TASK ITEM
Down to the last word, output the records below, skipping any images.

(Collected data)
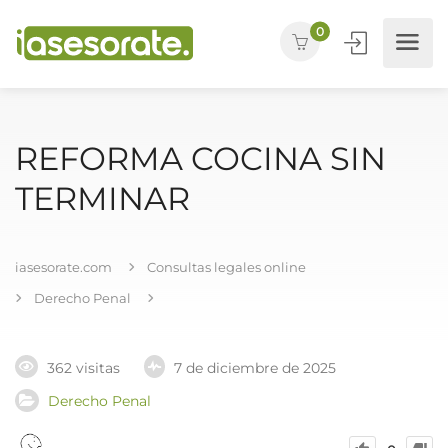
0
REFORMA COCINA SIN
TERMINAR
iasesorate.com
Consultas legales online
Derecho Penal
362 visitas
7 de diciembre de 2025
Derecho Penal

RESULT OF THIS TASK
0
REFORMA COCINA SIN
TERMINAR
iasesorate.com
Consultas legales online
Derecho Penal
362 visitas
7 de diciembre de 2025
Derecho Penal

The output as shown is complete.